• **To do**
If a line of the records contains the word "button", list it.

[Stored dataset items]
━━━━━━━━━━━━━━━━━━━━
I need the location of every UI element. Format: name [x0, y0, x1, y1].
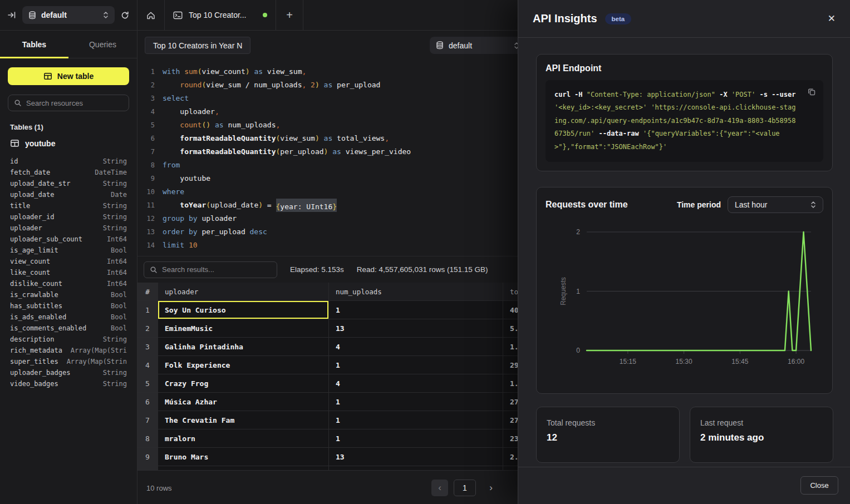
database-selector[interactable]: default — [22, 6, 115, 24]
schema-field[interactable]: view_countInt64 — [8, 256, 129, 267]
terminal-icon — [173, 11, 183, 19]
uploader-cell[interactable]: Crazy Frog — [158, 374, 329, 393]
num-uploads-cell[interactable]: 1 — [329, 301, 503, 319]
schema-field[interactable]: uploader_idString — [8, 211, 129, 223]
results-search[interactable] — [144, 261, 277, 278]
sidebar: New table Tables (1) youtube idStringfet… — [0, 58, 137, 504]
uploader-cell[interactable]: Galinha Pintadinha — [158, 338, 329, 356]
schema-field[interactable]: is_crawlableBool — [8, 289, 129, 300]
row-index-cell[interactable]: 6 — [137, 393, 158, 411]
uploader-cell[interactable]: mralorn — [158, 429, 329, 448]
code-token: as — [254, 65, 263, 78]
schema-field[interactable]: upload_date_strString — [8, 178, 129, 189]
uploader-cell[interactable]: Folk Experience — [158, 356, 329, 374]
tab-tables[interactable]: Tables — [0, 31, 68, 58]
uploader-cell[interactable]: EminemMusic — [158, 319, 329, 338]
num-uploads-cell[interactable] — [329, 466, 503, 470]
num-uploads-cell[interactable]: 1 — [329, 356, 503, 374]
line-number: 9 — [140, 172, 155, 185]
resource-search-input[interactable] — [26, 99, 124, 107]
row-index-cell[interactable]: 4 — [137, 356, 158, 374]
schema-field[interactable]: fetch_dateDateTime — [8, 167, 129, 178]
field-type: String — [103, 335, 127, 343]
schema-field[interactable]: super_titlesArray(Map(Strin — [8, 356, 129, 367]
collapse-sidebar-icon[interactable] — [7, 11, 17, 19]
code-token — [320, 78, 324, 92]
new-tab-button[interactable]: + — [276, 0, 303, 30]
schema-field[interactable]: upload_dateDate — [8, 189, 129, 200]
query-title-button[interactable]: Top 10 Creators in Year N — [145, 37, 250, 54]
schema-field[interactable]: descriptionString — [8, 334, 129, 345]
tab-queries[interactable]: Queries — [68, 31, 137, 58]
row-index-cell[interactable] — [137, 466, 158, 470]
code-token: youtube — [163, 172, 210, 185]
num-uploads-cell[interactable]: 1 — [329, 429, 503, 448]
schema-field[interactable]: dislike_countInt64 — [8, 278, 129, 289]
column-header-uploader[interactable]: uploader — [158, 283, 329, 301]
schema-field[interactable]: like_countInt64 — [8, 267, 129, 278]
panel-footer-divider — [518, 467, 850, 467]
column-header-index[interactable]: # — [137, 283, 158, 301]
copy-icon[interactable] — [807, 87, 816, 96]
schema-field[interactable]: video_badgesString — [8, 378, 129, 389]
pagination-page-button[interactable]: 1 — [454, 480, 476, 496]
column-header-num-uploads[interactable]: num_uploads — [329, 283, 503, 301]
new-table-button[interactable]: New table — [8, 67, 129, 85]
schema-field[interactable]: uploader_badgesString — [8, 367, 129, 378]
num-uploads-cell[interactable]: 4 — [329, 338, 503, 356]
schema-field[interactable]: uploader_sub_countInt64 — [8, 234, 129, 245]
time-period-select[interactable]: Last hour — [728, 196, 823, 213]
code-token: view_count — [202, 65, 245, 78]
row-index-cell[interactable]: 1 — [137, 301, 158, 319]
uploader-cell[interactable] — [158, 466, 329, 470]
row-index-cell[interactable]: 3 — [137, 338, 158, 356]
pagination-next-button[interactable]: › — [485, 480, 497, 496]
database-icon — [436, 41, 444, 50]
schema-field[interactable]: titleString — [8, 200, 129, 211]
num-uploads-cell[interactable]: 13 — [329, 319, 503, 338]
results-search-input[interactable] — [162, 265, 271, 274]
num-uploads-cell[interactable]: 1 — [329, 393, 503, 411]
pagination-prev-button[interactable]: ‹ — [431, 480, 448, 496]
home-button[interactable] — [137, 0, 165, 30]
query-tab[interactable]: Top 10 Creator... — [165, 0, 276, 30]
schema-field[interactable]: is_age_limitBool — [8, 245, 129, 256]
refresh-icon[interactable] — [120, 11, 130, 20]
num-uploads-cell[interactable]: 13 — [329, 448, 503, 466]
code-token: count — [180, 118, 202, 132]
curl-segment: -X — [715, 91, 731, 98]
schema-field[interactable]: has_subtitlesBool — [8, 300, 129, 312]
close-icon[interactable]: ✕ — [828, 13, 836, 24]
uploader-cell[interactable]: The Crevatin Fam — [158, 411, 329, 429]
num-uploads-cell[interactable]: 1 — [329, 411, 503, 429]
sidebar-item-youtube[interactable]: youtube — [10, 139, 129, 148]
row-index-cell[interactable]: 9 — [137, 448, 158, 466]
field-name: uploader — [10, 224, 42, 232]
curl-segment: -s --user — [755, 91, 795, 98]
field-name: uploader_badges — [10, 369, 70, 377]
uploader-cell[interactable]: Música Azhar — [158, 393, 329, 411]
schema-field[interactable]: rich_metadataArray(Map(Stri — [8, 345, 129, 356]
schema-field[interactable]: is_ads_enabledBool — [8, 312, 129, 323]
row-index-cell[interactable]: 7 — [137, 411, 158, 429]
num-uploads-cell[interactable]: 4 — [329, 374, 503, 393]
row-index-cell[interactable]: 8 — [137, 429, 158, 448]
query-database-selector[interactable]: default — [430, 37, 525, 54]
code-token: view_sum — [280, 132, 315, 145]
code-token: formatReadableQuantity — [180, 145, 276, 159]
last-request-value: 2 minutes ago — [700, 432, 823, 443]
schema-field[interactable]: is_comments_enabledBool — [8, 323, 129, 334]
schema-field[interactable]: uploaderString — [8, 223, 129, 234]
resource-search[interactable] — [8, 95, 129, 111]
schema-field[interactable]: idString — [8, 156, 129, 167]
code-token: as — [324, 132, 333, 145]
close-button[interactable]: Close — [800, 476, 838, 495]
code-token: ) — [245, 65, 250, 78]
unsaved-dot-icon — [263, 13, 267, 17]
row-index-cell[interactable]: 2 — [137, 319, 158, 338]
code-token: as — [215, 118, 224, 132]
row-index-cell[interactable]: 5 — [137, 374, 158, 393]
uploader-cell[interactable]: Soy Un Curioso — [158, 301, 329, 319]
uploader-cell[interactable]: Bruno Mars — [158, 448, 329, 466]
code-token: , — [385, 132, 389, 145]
━━━━━━━━━━━━━━━━━━━━
• **Result of the exercise**
new-tab-button[interactable]: + — [276, 0, 303, 30]
query-title-button[interactable]: Top 10 Creators in Year N — [145, 37, 250, 54]
pagination-page-button[interactable]: 1 — [454, 480, 476, 496]
new-table-button[interactable]: New table — [8, 67, 129, 85]
pagination-next-button[interactable]: › — [485, 480, 497, 496]
pagination-prev-button[interactable]: ‹ — [431, 480, 448, 496]
home-button[interactable] — [137, 0, 165, 30]
close-button[interactable]: Close — [800, 476, 838, 495]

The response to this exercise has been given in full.